# Aim of the exercise
Check every line below for the string "leur", and copy the lines that contain it.

Content starts

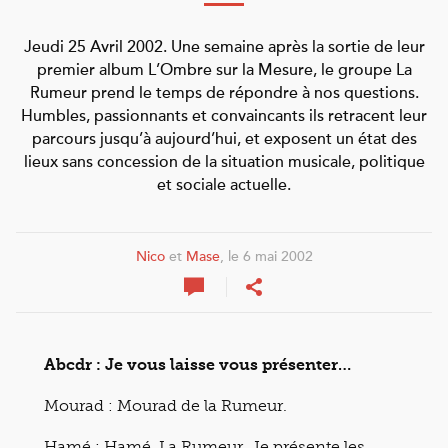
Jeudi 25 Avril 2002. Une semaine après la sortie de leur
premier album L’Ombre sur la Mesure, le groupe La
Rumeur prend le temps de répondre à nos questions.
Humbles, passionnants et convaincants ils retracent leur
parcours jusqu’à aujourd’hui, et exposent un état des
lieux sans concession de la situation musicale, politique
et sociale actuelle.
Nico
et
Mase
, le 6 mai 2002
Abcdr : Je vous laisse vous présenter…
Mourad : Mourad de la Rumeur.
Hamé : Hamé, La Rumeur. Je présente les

Content ends
Content starts

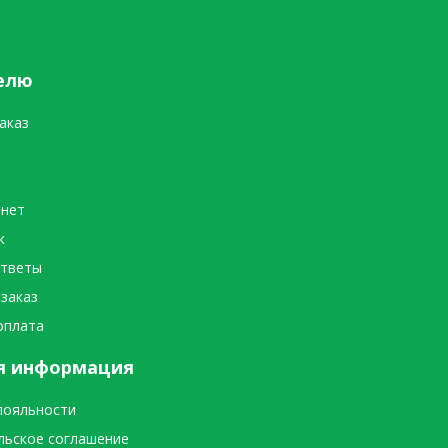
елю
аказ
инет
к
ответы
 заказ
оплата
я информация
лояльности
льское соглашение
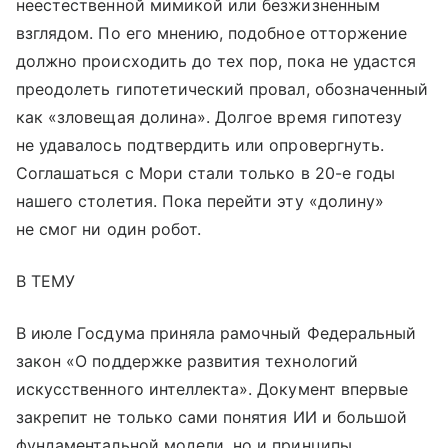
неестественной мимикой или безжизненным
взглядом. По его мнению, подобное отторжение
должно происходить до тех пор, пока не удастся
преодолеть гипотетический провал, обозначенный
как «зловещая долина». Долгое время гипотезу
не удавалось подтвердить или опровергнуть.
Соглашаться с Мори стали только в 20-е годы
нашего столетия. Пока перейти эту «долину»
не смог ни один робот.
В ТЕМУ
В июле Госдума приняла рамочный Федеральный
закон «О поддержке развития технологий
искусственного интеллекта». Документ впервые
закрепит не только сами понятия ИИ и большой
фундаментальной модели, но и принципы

Content ends

# Answer for the task
Jeudi 25 Avril 2002. Une semaine après la sortie de leur
Humbles, passionnants et convaincants ils retracent leur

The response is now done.